Ella Creamer 

Danger Sound Klaxon! wins oddest book title award

Matthew Jordan’s horn history beat Dry Humping: A Guide to Dating, Relating, and Hooking Up Without the Booze and I Fart in your General Direction: Flatulence in Popular Culture
  
  

Danger Sound Klaxon! The Horn That Changed History charts the history of the klaxon automobile horn.
Danger Sound Klaxon! The Horn That Changed History charts the history of the klaxon automobile horn. Photograph: Oldtimer/Alamy

Danger Sound Klaxon! The Horn That Changed History by Matthew F Jordan has won the Diagram prize for oddest book title of the year.

Jordan’s book charts the history of the klaxon automobile horn. It won a public vote against five shortlisted titles including Dry Humping: A Guide to Dating, Relating and Hooking Up Without the Booze and Backvalley Ferrets: A Rewilding of the Colorado Plateau.

The title won the greatest share of the vote since the award went to a public poll in 2000, with 53% of ballots cast in its favour.

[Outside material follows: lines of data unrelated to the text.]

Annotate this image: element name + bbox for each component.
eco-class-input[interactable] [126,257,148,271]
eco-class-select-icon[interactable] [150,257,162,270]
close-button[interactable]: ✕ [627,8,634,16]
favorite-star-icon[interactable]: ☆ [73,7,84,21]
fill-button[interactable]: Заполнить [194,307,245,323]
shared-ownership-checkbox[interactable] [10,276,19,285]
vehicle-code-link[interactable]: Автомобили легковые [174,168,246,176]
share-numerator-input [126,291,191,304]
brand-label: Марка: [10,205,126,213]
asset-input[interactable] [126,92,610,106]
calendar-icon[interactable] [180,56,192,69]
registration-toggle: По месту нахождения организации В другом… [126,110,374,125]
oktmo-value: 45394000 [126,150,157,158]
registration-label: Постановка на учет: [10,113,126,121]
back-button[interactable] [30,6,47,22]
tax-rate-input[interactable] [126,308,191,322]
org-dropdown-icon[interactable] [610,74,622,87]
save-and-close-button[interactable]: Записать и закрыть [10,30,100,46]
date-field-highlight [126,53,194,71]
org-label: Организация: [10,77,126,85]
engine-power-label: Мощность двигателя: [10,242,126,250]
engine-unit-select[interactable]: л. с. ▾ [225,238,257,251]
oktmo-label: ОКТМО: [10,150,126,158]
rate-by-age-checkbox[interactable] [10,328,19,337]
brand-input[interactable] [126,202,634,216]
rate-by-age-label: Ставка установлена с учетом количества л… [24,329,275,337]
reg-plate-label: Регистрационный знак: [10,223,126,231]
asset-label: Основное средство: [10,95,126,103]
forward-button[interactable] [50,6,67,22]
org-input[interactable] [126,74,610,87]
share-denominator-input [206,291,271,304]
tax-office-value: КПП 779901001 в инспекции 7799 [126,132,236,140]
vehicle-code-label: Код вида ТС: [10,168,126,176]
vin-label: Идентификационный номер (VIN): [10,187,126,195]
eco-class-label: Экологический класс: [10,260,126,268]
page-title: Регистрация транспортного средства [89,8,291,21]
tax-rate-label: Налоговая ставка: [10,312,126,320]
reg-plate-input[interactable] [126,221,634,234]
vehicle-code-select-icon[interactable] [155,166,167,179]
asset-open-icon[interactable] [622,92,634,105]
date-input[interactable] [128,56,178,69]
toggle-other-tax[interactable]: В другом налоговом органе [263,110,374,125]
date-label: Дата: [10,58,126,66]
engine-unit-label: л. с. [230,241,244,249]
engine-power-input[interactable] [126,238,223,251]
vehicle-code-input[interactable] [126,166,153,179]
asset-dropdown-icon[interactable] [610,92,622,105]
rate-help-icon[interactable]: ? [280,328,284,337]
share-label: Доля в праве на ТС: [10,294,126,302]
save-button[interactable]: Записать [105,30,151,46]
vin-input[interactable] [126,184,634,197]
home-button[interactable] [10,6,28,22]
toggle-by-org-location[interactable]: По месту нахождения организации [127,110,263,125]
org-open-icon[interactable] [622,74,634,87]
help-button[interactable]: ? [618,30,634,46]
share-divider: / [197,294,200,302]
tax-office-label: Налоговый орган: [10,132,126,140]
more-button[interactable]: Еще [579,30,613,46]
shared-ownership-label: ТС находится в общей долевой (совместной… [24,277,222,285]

“To be frank, it was a result that took me by surprise as I thought the early bookies’ favourite, “I Fart in your General Direction!” Flatulence in Popular Culture, would blow up this awards season, but it never really got a sniff at the prize,” said Tom Tivnan, managing editor at The Bookseller, which administers the prize.

Other titles making up the shortlist this year were The Queerness of Water: Troubled Ecologies in the Eighteenth Century and The 12 Days of Christmas: The Outlaw Carol that Wouldn’t Die.

Danger Sound Klaxon! is published by University of Virginia Press, making this the third year in a row that an academic publisher from the US south has won the prize.

“Maybe the most interesting thing for this year is that Dixieland has suddenly and head-scratchingly become the Diagram stronghold. Will this mean Diagram nominated authors in future years will decide to do gladhanding book tours through the swamps of Louisiana and the foothills of Appalachia pretending to like grits and moonshine in order to drum up support?” said Tivnan.

Previous winning titles include Is Superman Circumcised, The Joy of Waterboiling and Cooking with Poo. The prize was conceived in 1978 by two publishing professionals as a way to avoid boredom at the annual Frankfurt Book Fair.

“I can see why voters flocked to Danger Sound Klaxon! in record numbers,” said Bookseller columnist Horace Bent. “It has that classic Diagram formula of a niche academic area of study twinned with industrial mass production, bringing to mind past champions like 1994’s Highlights in the History of Concrete or 2000’s Designing High Performance Stiffened Structures. Plus, I imagine it impelled people to make that ‘ah-rooo-gha’ klaxon noise when placing their votes, which must have been a lot of fun.”

There is no prize for the winning author, but usually a bottle of wine is awarded to the nominator of the winning title. This year’s winner was nominated by Bent, so the bottle will be put back in the cellar and next year’s nominator will be awarded two bottles.